Santoso berhasil keluar bersama tamu-tamu hotel lainnya melalui tangga, hotel miring lalu ambruk. Santoso menghindar jauh dari hotel tersebut dan selamat.



Sebelum kita mengetahui bahaya yang ditimbulkan oleh gempa bumi, terlebih dahulu kita harus mengetahui apa itu gempa bumi, proses terjadinya dan daerah-daerah yang rawan gempa bumi.

Gempa bumi adalah suatu peristiwa pelepasan energi gelombang seismik secara tiba tiba diakibatkan oleh adanya deformasi lempeng tektonik yang terjadi pada kerak bumi. Lebih jelasnya dapat dilihat pada gambar di bawah ini:

Gambar : Patahan lempeng kerak bumi saat terjadi gempa bumi.
Sumber: Badan Meteorologi dan Geofisika

ROSES KEJADIAN

Bumi kita walaupun padat, selalu bergerak, dan gempa bumi terjadi apabila tekanan yang terjadi karena pergerakan itu sudah terlalu besar untuk dapat di tahan oleh lempeng tektonik tersebut. Proses pelepasan energi berupa gelombang elastis yang disebut gelombang seismik atau gempa yang sampai ke permukaan bumi dan menimbulkan getaran dan kerusakan terhadap benda benda atau bangunan di permukaan bumi. Besarnya kerusakan tergantung dengan besar dan lamanya getaran yang sampai ke permukaan bumi. Selain itu juga tergantung dengan kekuatan struktur bangunan.
Para ahli gempa mengklasifikasikan gempa menjadi dua katagori, gempa intra lempeng (intraplate) dan antar lempeng ( interplate).

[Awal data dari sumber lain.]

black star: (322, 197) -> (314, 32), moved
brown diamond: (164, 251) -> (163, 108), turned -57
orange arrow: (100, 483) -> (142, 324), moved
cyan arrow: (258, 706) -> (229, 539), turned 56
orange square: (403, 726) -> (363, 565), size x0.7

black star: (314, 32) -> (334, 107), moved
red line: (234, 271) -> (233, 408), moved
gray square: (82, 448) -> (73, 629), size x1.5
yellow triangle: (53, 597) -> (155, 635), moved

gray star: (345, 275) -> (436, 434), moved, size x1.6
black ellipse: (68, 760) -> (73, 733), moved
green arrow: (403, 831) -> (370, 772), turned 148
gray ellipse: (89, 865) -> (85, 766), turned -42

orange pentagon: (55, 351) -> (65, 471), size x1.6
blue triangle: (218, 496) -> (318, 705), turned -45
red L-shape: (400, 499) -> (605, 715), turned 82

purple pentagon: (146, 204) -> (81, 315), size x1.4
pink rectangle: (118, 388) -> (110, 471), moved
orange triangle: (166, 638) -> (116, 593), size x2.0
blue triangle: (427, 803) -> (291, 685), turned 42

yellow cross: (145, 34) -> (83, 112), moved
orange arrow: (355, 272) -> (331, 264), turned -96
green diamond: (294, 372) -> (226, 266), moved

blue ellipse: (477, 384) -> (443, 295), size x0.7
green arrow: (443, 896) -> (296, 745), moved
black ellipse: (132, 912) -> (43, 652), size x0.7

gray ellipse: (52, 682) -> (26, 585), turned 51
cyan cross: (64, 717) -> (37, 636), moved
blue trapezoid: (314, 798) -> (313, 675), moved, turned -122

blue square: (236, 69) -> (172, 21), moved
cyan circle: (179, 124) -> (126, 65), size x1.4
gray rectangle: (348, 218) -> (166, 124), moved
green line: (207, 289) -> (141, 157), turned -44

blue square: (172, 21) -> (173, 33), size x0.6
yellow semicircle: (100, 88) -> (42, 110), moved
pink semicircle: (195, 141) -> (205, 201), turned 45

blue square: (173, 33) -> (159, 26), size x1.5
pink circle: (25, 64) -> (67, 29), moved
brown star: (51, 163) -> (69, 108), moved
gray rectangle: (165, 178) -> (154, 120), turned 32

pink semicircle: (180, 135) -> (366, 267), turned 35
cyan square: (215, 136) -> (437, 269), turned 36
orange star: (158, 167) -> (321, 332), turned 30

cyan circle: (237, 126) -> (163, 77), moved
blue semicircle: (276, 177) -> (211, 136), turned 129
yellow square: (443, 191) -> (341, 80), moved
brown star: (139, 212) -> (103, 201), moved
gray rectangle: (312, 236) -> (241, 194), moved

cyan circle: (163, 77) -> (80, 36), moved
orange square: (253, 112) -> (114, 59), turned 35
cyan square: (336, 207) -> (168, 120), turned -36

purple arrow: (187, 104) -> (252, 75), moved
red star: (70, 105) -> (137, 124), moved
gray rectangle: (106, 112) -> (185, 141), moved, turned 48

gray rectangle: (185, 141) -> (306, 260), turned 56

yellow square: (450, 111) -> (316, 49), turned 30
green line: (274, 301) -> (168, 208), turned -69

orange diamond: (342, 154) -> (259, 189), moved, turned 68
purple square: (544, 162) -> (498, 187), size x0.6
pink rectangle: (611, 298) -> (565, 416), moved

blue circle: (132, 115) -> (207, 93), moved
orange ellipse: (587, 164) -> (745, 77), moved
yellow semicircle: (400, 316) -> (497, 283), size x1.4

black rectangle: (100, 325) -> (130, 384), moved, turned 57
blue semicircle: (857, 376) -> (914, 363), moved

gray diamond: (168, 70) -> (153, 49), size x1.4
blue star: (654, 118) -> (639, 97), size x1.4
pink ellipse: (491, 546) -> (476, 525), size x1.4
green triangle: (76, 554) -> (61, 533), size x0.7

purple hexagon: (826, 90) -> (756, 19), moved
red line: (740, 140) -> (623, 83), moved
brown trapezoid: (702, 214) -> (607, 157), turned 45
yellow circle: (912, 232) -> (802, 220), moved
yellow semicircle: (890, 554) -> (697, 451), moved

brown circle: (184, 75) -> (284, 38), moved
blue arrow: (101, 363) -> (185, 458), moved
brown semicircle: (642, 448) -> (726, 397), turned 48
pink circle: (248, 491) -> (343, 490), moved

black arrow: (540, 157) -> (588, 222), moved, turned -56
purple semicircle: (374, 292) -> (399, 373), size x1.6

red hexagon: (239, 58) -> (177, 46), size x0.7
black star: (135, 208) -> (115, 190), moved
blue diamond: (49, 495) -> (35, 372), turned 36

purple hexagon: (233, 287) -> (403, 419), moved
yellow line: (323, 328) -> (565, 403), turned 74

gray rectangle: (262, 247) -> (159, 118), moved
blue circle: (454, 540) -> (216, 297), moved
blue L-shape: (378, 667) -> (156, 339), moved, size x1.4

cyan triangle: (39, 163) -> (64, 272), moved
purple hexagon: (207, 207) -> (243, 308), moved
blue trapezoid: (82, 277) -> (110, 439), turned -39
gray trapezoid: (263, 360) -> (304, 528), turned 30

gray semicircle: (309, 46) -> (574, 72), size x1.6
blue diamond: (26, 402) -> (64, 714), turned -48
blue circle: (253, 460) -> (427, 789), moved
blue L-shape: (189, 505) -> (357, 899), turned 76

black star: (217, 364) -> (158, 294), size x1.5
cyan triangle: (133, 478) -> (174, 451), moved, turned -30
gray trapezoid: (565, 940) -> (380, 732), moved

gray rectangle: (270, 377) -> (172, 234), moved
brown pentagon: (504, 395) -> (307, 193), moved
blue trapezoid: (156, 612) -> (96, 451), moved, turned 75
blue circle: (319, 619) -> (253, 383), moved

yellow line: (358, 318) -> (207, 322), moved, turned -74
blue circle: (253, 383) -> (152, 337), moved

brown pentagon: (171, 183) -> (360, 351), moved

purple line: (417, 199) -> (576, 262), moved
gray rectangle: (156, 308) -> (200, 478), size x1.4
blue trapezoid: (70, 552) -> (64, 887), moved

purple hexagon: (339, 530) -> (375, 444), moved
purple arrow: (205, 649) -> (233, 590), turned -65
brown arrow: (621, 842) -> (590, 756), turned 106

Gempa intraplate adalah gempa yang terjadi di dalam lempeng itu sendiri, sedangkan gempa interplate terjadi di batas antar dua lempeng .
Sebenarnya gempa bumi terjadi setiap hari, namun kebanyakan tidak terasa oleh manusia , hanya alat seismograph saja yang dapat mencatatnya dan tidak semuanya menyebabkan kerusakan . Di Indonesia gempa merusak terjadi 3 sampai 5 kali dalam setahun.
Proses terjadinya gempa bumi dapat dilihat dari penyebab utama terjadinya gempa bumi. Ada 5 (lima) jenis gempa bumi yang dapat dibedakan menurut terjadinya, yaitu:

  1. Gempa Tektonik
  2. Gempa Vulkanik
  3. Gempa Runtuhan
  4. Gempa Jatuhan
  5. Gempa Buatan

Gempa Tektonik

Seperti diketahui bahwa kulit bumi terdiri dari lempeng lempeng tektonik yang terdiri dari lapisan lapisan batuan. Tiap tiap lapisan memiliki kekerasan dan massa jenis yang berbeda satu sama lain. Lapisan kulit bumi tersebut mengalami pergeseran akibat arus konveksi yang terjadi di dalam bumi.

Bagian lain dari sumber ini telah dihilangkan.